И, повернувшись к Батыру, Мамай с дрожью в голосе проговорил:

   — Сын, где моя айбалта с золотой рукояткой? Где мой панцирь, каждое звено которого стоило тысячу золотых? Где казна моя, лежащая на шести арбах, крытых белой бязью?.. И где мой родник детства, воду из которого пил я да радужные павлины?

Тохтамыш наморщил лоб и сказал:

   — Я потомок Чингисхана, в зрелых годах отперевший концом своей сабли твой дворец, Мамай. Я — разбрасывающий золото кусками, не дробя его на части. И сам я золото, и золото характер мой. Я — ястреб, на лету ловящий добычу... Поэтому айбалту с золотой рукояткой я присвоил себе как военную добычу. Панцирь твой я надел на себя. Казну твою я растрачу для достижения своих целей. Родником твоего детства я завладел и, влив в него мёд, теперь пью из него сам.

   — Врёшь, Тохтамыш, родником моего детства тебе не завладеть. Из него не могут пить вонючие шакалы. Из него пьют львы, и я тот самый лев, который убивал твоих братьев-ублюдков, потомков Чингисхана.
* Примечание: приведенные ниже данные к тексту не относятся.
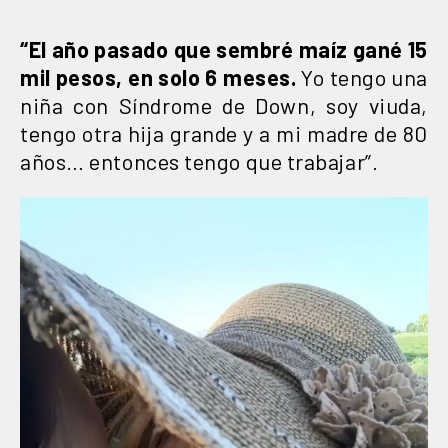
“El año pasado que sembré maíz gané 15
mil pesos, en solo 6 meses.
Yo tengo una
niña con Síndrome de Down, soy viuda,
tengo otra hija grande y a mi madre de 80
años… entonces tengo que trabajar”.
Кутлукай сделал движение, чтобы позвать палача, но Тохтамыш знаком руки остановил его. А Мамай, сверкая глазами, продолжал говорить: видно, какая-то неведомая сила овладела им и влекла в пропасть, и противиться этой силе он уже не мог.

   — Я у друга зажигал огонь, а у врага тушил его. Я — чёрная туча, я — гроза и бью как грозовая стрела. Я твёрже оленьего рога, и, если бы ты вдел мне в нос железное кольцо, я бы и это вытерпел.

   — Ну, если ты, Мамай, такой, как говоришь, почему же тебя, льва и грозу, побил московский князь, как бездомного пса?..

Чем бы этот словесный поединок кончился — неизвестно: скорее всего тем, что в нос Мамая действительно бы вдели железное кольцо или залили глотку кипящим маслом... Но в дверях появился Дарнаба в сопровождении нескольких аргузиев. Они были на этот раз в чёрных плащах и при шпагах.

Тохтамышу с генуэзцами приходилось теперь считаться, как в своё время Мамаю. Они тоже подарили ему панцирь с «гусиной грудью», как некогда «царю правосудному», и обещали помощь в походе на Москву.